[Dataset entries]
··········

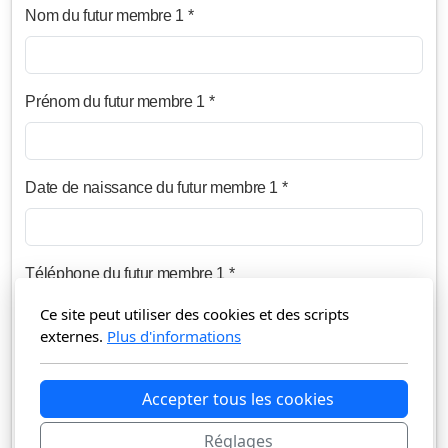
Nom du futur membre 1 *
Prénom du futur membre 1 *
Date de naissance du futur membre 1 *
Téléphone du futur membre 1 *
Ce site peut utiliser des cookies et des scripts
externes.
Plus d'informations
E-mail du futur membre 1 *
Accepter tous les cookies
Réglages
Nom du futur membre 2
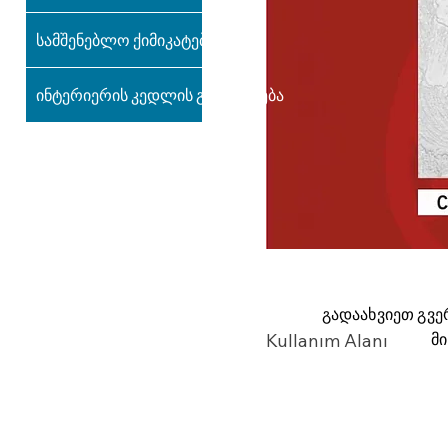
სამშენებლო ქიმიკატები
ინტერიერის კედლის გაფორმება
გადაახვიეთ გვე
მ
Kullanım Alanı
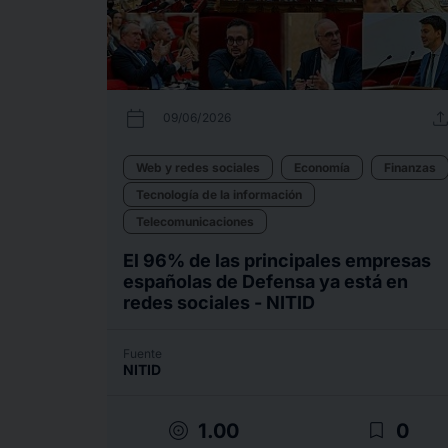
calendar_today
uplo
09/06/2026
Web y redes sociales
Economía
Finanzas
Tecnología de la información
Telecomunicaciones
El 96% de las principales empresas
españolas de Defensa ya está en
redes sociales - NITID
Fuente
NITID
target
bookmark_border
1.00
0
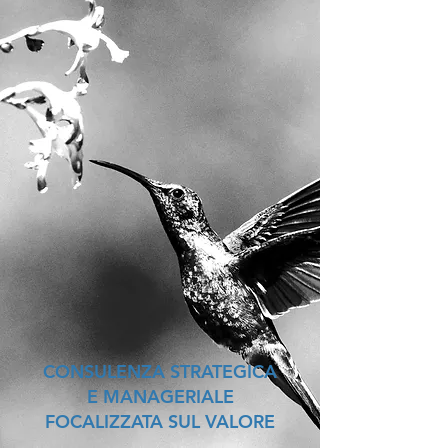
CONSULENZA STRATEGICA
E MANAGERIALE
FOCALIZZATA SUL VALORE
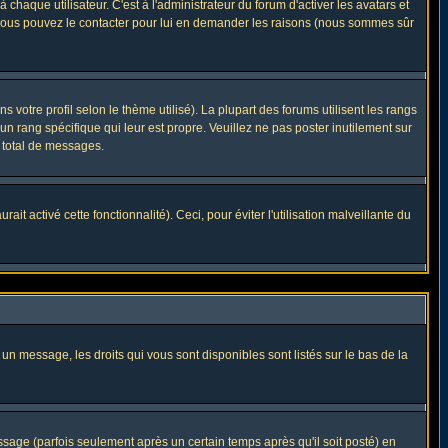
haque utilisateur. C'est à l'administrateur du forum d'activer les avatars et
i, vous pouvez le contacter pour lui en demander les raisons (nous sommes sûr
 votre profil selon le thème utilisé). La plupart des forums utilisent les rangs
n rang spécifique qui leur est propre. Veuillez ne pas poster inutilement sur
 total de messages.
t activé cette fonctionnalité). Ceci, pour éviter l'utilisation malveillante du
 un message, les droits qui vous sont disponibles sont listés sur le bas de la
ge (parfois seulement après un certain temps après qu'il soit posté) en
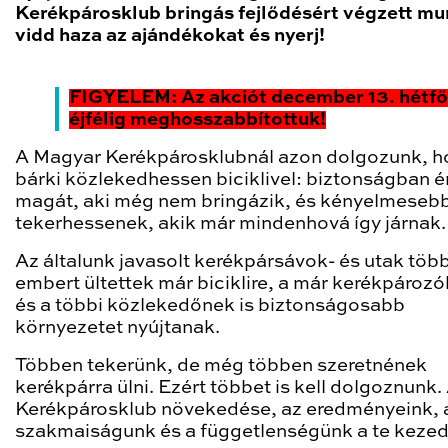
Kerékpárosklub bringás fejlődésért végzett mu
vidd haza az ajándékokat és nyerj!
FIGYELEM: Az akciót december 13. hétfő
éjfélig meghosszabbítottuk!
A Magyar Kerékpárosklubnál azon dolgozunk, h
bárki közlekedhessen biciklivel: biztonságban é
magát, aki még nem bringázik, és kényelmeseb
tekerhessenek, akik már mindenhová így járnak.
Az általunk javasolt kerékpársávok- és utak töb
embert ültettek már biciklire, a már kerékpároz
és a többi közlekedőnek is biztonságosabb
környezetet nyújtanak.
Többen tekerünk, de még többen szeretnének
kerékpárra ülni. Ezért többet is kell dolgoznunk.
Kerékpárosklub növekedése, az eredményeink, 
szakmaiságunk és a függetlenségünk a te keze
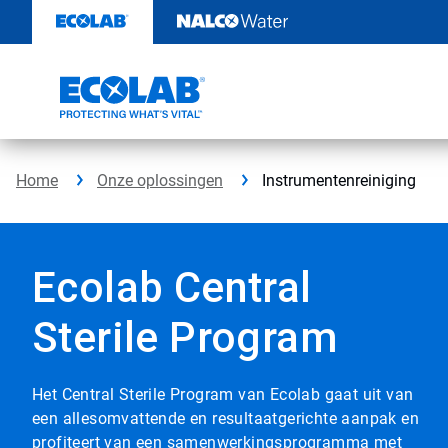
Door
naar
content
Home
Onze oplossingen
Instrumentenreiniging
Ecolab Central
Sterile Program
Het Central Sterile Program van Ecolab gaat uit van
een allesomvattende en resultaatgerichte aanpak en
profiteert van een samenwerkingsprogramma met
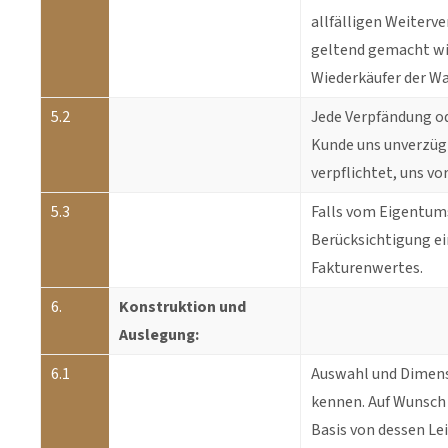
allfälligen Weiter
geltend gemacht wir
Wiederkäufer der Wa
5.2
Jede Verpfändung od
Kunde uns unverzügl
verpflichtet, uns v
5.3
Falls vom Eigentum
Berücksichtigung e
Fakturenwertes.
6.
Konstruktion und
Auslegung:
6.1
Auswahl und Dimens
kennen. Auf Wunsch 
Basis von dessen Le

··········

Task details
Output the lines, exactly: the first line of the entries above, every line after it, and the line with "Többen tekerünk, de még többen szeretnének" as the last. No pictures.

Solution for this problem
Nom du futur membre 1 *
Prénom du futur membre 1 *
Date de naissance du futur membre 1 *
Téléphone du futur membre 1 *
Ce site peut utiliser des cookies et des scripts
externes.
Plus d'informations
E-mail du futur membre 1 *
Accepter tous les cookies
Réglages
Nom du futur membre 2
სამშენებლო ქიმიკატები
ინტერიერის კედლის გაფორმება
გადაახვიეთ გვე
მ
Kullanım Alanı
calendar_today
uplo
09/06/2026
Web y redes sociales
Economía
Finanzas
Tecnología de la información
Telecomunicaciones
El 96% de las principales empresas
españolas de Defensa ya está en
redes sociales - NITID
Fuente
NITID
target
bookmark_border
1.00
0
CONSULENZA STRATEGICA
E MANAGERIALE
FOCALIZZATA SUL VALORE
haque utilisateur. C'est à l'administrateur du forum d'activer les avatars et
i, vous pouvez le contacter pour lui en demander les raisons (nous sommes sûr
 votre profil selon le thème utilisé). La plupart des forums utilisent les rangs
n rang spécifique qui leur est propre. Veuillez ne pas poster inutilement sur
 total de messages.
t activé cette fonctionnalité). Ceci, pour éviter l'utilisation malveillante du
 un message, les droits qui vous sont disponibles sont listés sur le bas de la
ge (parfois seulement après un certain temps après qu'il soit posté) en
Kerékpárosklub bringás fejlődésért végzett mu
vidd haza az ajándékokat és nyerj!
FIGYELEM: Az akciót december 13. hétfő
éjfélig meghosszabbítottuk!
A Magyar Kerékpárosklubnál azon dolgozunk, h
bárki közlekedhessen biciklivel: biztonságban é
magát, aki még nem bringázik, és kényelmeseb
tekerhessenek, akik már mindenhová így járnak.
Az általunk javasolt kerékpársávok- és utak töb
embert ültettek már biciklire, a már kerékpároz
és a többi közlekedőnek is biztonságosabb
környezetet nyújtanak.
Többen tekerünk, de még többen szeretnének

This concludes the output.